Metadata-Version: 2.1
Name: ScanLHA
Version: 0.4
Summary: Perform parameter scans with HEP tools that use (not only) (S)LHA in- and output.
Home-page: https://github.com/martingabelmann/ScanLHA
Author: Martin Gabelmann
Author-email: martin@gabelmann.biz
Description-Content-Type: text/markdown
Classifier: License :: OSI Approved :: GNU General Public License v3 or later (GPLv3+)
Requires-Dist: pylha
Requires-Dist: numpy
Requires-Dist: ipython
Requires-Dist: tqdm
Requires-Dist: pandas
Requires-Dist: matplotlib
Requires-Dist: PyYAML

ScanLHA
--------------
Perform parameter scans with HEP tools that use (not only) (S)LHA in- and output.

__Use Case__

Typical tool-chains in high-energy physics (HEP) are the pass-through of one SLHA-input file from spectrum generators, e.g. [SPheno](https://spheno.hepforge.org/), to further HEP tools like [HiggsBounds](https://higgsbounds.hepforge.org/) and/or [micrOmegas](https://lapth.cnrs.fr/micromegas/) which themself return SLHA-output files.  
To provide correct input for the various tools between the different steps as well as to enable further processing (e.g. plotting) the SLHA format needs to be parsed and stored in a storage-efficient tabular format.  
In a phenomenological study, most of the physical parameters as well as config flags within a considered scenario are kept constant while only a few O(1-20) parameters are varied in different ways (grid- or randomly scanned, more sophisticated scanning techniques are planned in the future).  
Due to the large combinatorics, the scan may be done in parallel and even be distributed over different machines (using e.g. Sun Grid Engine, the usage of [dask.distributed](https://github.com/dask/distributed) is planned for the future).  
The outcome is one (or multiple) HDF files (to be merged) that may undergo further editing before the results are visualized in 2D or 3D scatter plots.

__Installing__

        pip3 install ScanLHA

__Executables__

 * [ScanLHA](https://martingabelmann.github.io/ScanLHA/ScanLHA.m.html) - Perform (S)LHA scan/s and save to HDF file/s.
 * [PlotLHA](https://martingabelmann.github.io/ScanLHA/PlotLHA.m.html) - Plot ScanLHA results from HDF file/s.
 * [EditLHA](https://martingabelmann.github.io/ScanLHA/EditLHA.m.html) - Interactively load/edit/save/plot HDF file/s.
 * [MergeLHA](https://martingabelmann.github.io/ScanLHA/MergeLHA.m.html) - Merge multiple HDF files into one file.
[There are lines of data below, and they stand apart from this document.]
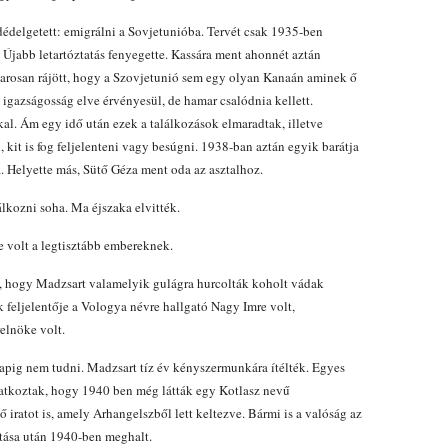
 dédelgetett: emigrálni a Sovjetunióba. Tervét csak 1935-ben
. Újabb letartóztatás fenyegette. Kassára ment ahonnét aztán
rosan rájött, hogy a Szovjetunió sem egy olyan Kanaán aminek ő
 igazságosság elve érvényesül, de hamar csalódnia kellett.
al. Ám egy idő után ezek a találkozások elmaradtak, illetve
, kit is fog feljelenteni vagy besúgni. 1938-ban aztán egyik barátja
. Helyette más, Sütő Géza ment oda az asztalhoz.
lkozni soha. Ma éjszaka elvitték.
e volt a legtisztább embereknek.
ól, hogy Madzsart valamelyik gulágra hurcolták koholt vádak
ik feljelentője a Vologya névre hallgató Nagy Imre volt,
elnöke volt.
napig nem tudni. Madzsart tíz év kényszermunkára ítélték. Egyes
latkoztak, hogy 1940 ben még látták egy Kotlasz nevű
 iratot is, amely Arhangelszből lett keltezve. Bármi is a valóság az
atása után 1940-ben meghalt.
The executables ``ScanLHA`` and ``PlotLHA`` take a YAML input [config](https://martingabelmann.github.io/ScanLHA/config.m.html) file.

__Scanning__

The [config](https://martingabelmann.github.io/ScanLHA/config.m.html) YAML file must contain two dictionaries ``runner`` and ``blocks`` controlling
the type of scan/tools to be used as well as the SLHA blocks that have to be present/scanned in the input file.   
In order to simplify the distribution of similar scans through grid-computing software, it is possible to declare ``argument``
SLHA entries. The value/scanrange of these entries can be set from within command line arguments.  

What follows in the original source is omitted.